4001 Harding Rd. Nashville, TN

Circa 1905. 2- story Greek Revival style home


Totomoi was built on 35 acres on a hill overlooking Harding Pike by (Thomas) Garland Tinsley (1869-1958) and Louise McClure Tinsley (1877-1961). They married in 1898. Tinsley established and ran Tennessee Chemical Co. which was bought by Armour Fertilizer Works and was involved with First Savings & Trust. The company produced fertilizer for the agricultural community and was very successful from the onset. Tinsley carved the word, Totomoi, into the stone gates on Harding Rd. that led to their home.

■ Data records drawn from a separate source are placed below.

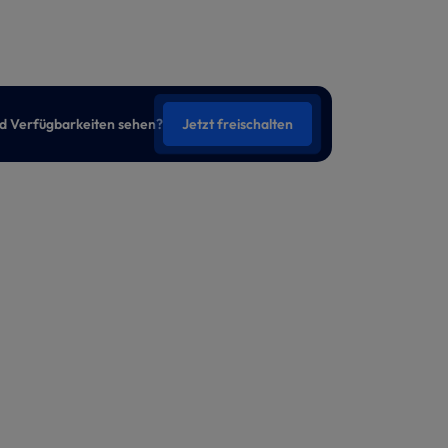
nd Verfügbarkeiten sehen?
Jetzt freischalten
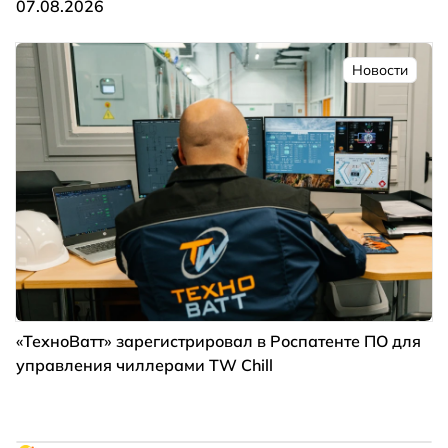
07.08.2026
Новости
«ТехноВатт» зарегистрировал в Роспатенте ПО для
управления чиллерами TW Chill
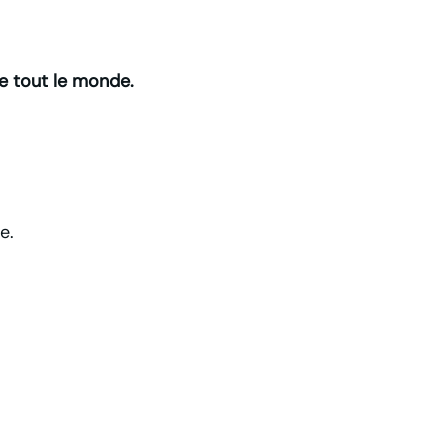
 tout le monde.
e.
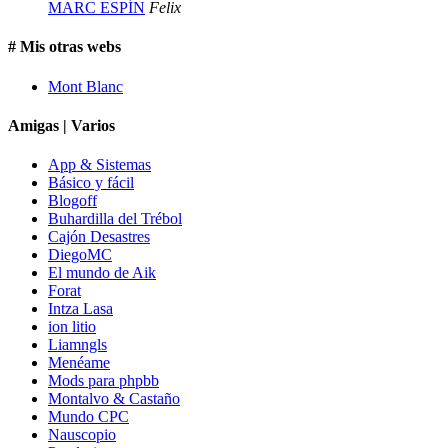
MARC ESPÍN
Felix
# Mis otras webs
Mont Blanc
Amigas | Varios
App & Sistemas
Básico y fácil
Blogoff
Buhardilla del Trébol
Cajón Desastres
DiegoMC
El mundo de Aik
Forat
Intza Lasa
ion litio
Liamngls
Menéame
Mods para phpbb
Montalvo & Castaño
Mundo CPC
Nauscopio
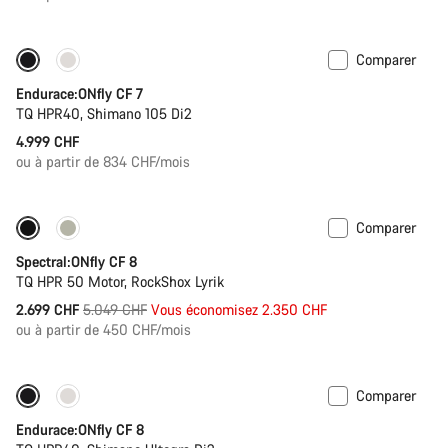
Comparer
Batterie de 290 Wh
Endurace:ONfly CF 7
TQ HPR40, Shimano 105 Di2
4.999 CHF
ou à partir de 834 CHF/mois
Comparer
Disponible uniquement en XL
-47%
Spectral:ONfly CF 8
TQ HPR 50 Motor, RockShox Lyrik
Prix
2.699 CHF
5.049 CHF
Vous économisez 2.350 CHF
ou à partir de 450 CHF/mois
d’origine
Comparer
Disponible uniquement en XL | 2XL
Batterie de 290 Wh
Endurace:ONfly CF 8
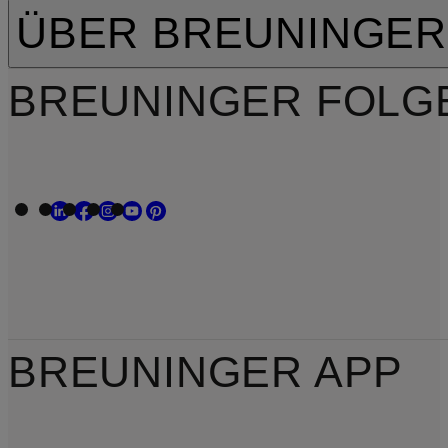
ÜBER BREUNINGER
BREUNINGER FOLG
BREUNINGER APP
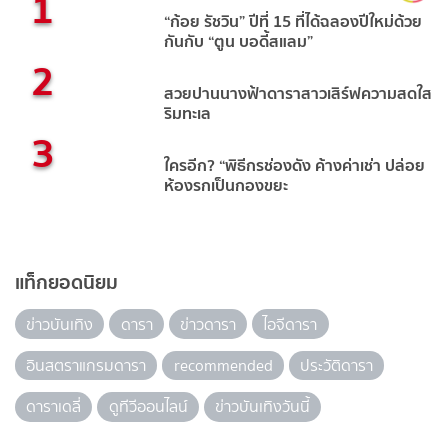
1
“ก้อย รัชวิน” ปีที่ 15 ที่ได้ฉลองปีใหม่ด้วย
กันกับ “ตูน บอดี้สแลม”
2
สวยปานนางฟ้าดาราสาวเสิร์ฟความสดใส
ริมทะเล
3
ใครอีก? “พิธีกรช่องดัง ค้างค่าเช่า ปล่อย
ห้องรกเป็นกองขยะ
แท็กยอดนิยม
ข่าวบันเทิง
ดารา
ข่าวดารา
ไอจีดารา
อินสตราแกรมดารา
recommended
ประวัติดารา
ดาราเดลี่
ดูทีวีออนไลน์
ข่าวบันเทิงวันนี้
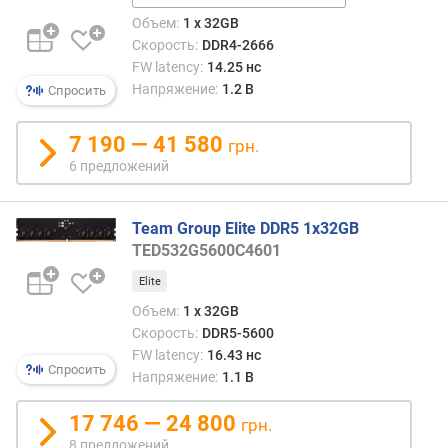
3200
с
Объем:
1 x 32GB
CL22
о
Скорость:
DDR4-2666
т
FW latency:
14.25 нс
а
Напряжение:
1.2 В
Спросить
п
л
а
7 190 — 41 580
грн.
н
6 предложений
к
и
(
Team Group Elite DDR5 1x32GB
м
TED532G5600C4601
м
Elite
)
Объем:
1 x 32GB
Скорость:
DDR5-5600
FW latency:
16.43 нс
Спросить
Напряжение:
1.1 В
17 746 — 24 800
грн.
8 предложений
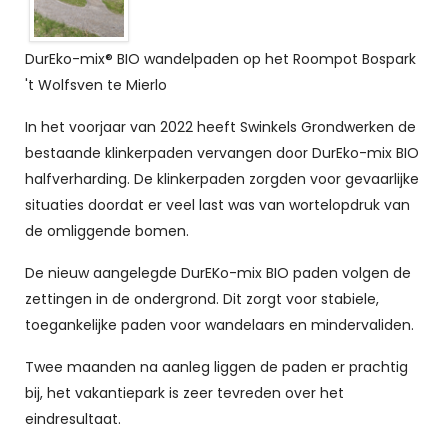
DurEko-mix® BIO wandelpaden op het Roompot Bospark
't Wolfsven te Mierlo
In het voorjaar van 2022 heeft Swinkels Grondwerken de
bestaande klinkerpaden vervangen door DurEko-mix BIO
halfverharding. De klinkerpaden zorgden voor gevaarlijke
situaties doordat er veel last was van wortelopdruk van
de omliggende bomen.
De nieuw aangelegde DurEKo-mix BIO paden volgen de
zettingen in de ondergrond. Dit zorgt voor stabiele,
toegankelijke paden voor wandelaars en mindervaliden.
Twee maanden na aanleg liggen de paden er prachtig
bij, het vakantiepark is zeer tevreden over het
eindresultaat.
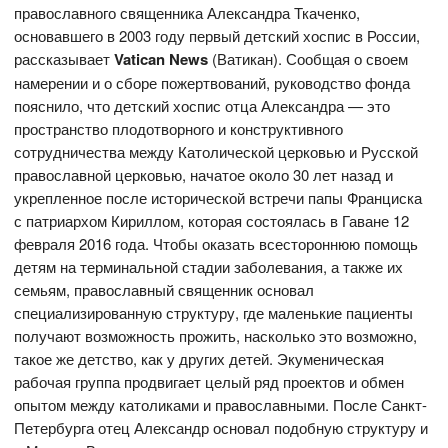
православного священника Александра Ткаченко,
основавшего в 2003 году первый детский хоспис в России,
рассказывает
Vatican News
(Ватикан). Сообщая о своем
намерении и о сборе пожертвований, руководство фонда
пояснило, что детский хоспис отца Александра — это
пространство плодотворного и конструктивного
сотрудничества между Католической церковью и Русской
православной церковью, начатое около 30 лет назад и
укрепленное после исторической встречи папы Франциска
с патриархом Кириллом, которая состоялась в Гаване 12
февраля 2016 года. Чтобы оказать всестороннюю помощь
детям на терминальной стадии заболевания, а также их
семьям, православный священник основал
специализированную структуру, где маленькие пациенты
получают возможность прожить, насколько это возможно,
такое же детство, как у других детей. Экуменическая
рабочая группа продвигает целый ряд проектов и обмен
опытом между католиками и православными. После Санкт-
Петербурга отец Александр основал подобную структуру и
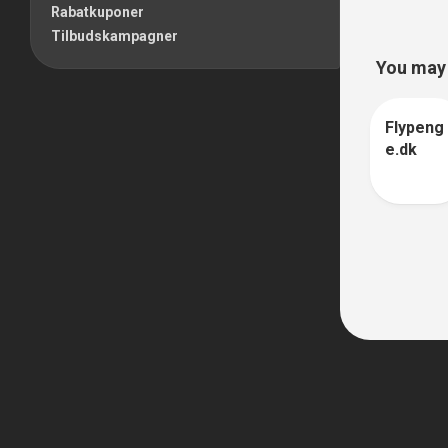
Rabatkuponer
Tilbudskampagner
You may a
Flypeng
1
e.dk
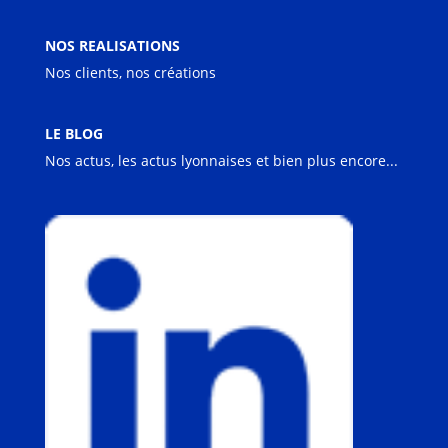
NOS REALISATIONS
Nos clients, nos créations
LE BLOG
Nos actus, les actus lyonnaises et bien plus encore...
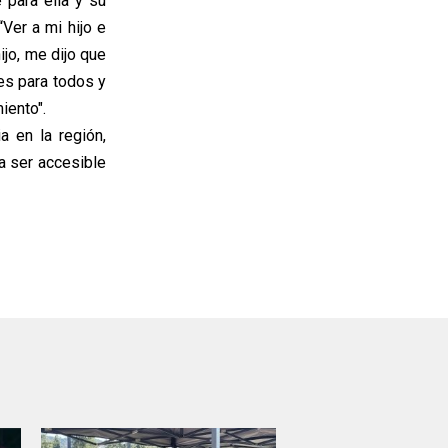
 para ella y su
“Ver a mi hijo e
jo, me dijo que
 es para todos y
iento".
a en la región,
a ser accesible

Totomoi comes from the name of the ancestral estate of the Tinsley family near Richmond, VA. The name Totomoi came from Tinsley’s family estate in Richmond, Virginia that was called Totopotomoi, the name of an Indian tribe.


About 10 years after building it, in 1914, the Tinsleys sold Totomoi to the trustees of Montgomery Bell Academy with 32 acres. Tinsley was from Baltimore, MA and had already sold Tennessee Chemical and returned to Baltimore. The MBA leadership wished to move from the University of Nashville buildings downtown. In 1915, Montgomery Bell Academy moved to this new campus on the western suburbs of Nashville.


In 1927, Totomoi burned in a fire, and a new building was constructed. The new school building was later named the Ball Building for school President Isaac Ball. The Totomoi name was preserved in the creation of the top honorary society started at MBA in 1954.


The Weil House, Wilran (R.T. Wilson Home), Totomoi, and Hemlock (Sloan Home) were neighbors with the major estate of Overbrook (Joe Warner) across the street along Harding Rd.